Seven point one (7.1)
Dr. Bashir Mohammed
On July 5, 2019 the U.S. Geological Survey (USGS) reported an earthquake of magnitude 7.1 in southern California. The USGS has about 2,000 sensors used to monitor earthquakes in the U.S. alone. These sensors are connected to a network and they transmit traffic in the form of sensor data in real time.
Imagine a scenario where there is traffic congestion on a network, and these readings do not get to the USGS on time and they are unable to give warnings of an earthquake. Imagine the devastation to human life.
And before you ask, let me tell you now, my research is not primarily about earthquakes. It is focused on developing an AI algorithm to avoid network traffic congestion at ESnet.
Today, we live in an interconnected world, which is heavily dependent on the internet. Of the seven billion people that populate our world, four billion are already online. This means network traffic will continue to grow exponentially day by day.

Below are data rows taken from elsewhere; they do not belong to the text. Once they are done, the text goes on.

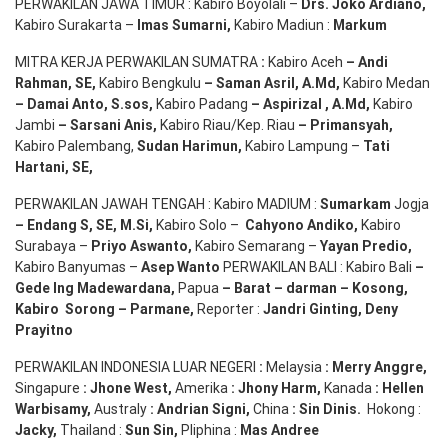
PERWAKILAN JAWA TIMUR : Kabiro Boyolali –
Drs.
Joko
Ardiano
,
Kabiro Surakarta –
Imas
Sumarni
,
Kabiro Madiun :
Markum
MITRA KERJA PERWAKILAN SUMATRA
:
Kabiro Aceh
– Andi
Rahman, SE
,
Kabiro Bengkulu
– Saman Asril
,
A.Md
,
Kabiro Medan
– Damai Anto
, S.sos,
Kabiro Padang
– Aspirizal
,
A.Md
,
Kabiro
Jambi
– Sarsani Anis
,
Kabiro Riau/Kep. Riau
– Primansyah
,
Kabiro Palembang,
Sudan
Harimun
,
Kabiro Lampung –
Tati
Hartani, SE
,
PERWAKILAN JAWAH TENGAH : Kabiro MADIUM :
Sumarkam
Jogja
–
Endang
S, SE,
M.Si
,
Kabiro Solo –
Cahyono
Andiko
,
Kabiro
Surabaya –
Priyo
Aswanto
,
Kabiro Semarang –
Yayan
Predio
,
Kabiro Banyumas –
Asep
Wanto
PERWAKILAN BALI : Kabiro Bali
–
Gede
Ing
Madewardana
,
Papua
– Barat –
darman
–
Kosong
,
Kabiro
Sorong
–
Parmane
,
Reporter :
Jandri Ginting, Deny
Prayitno
PERWAKILAN INDONESIA LUAR NEGERI
:
Melaysia
: Merry
Anggre
,
Singapure
:
Jhone
West,
Amerika
:
Jhony
Harm,
Kanada
: Hellen
Warbisamy
,
Australy
:
Andrian
Signi
,
China
: Sin
Dinis
.
Hokong :
Jacky,
Thailand :
Sun Sin,
Pliphina :
Mas Andree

Imagine waking up in the morning and you cannot connect to the internet with your cell phone, tablet, or PC because the network is congested or down” OMG! A lot of research has been done in the area of network traffic congestion management, but there is a problem. Most research has looked at the issue from a reactive standpoint, meaning it has focused more on addressing the problem after the traffic congestion has occurred. Clearly, this is risky and not a good solution, as evidenced by the earthquake example I referenced earlier.
This is where I come-in. My team and I have addressed this problem from a proactive point of view. Basically, we are utilizing the concept of basic statistics to analyse and explore this massive amount of network data, plus the power of advanced computer simulation and artificial intelligence to predict way in advance, the real-time network behavior of the next level of traffic congestion. In simple terms, we have used historic time-stamped network data to predict the future network pattern.
This, we believe, will provide network engineers with prior information of the network behavior, which will help them avoid data traffic congestion, network downtime, and above all, save DOE millions of dollars on equipment costs. And when we are successful, it will answer what is arguably one of the most challenging open research questions in network engineering research.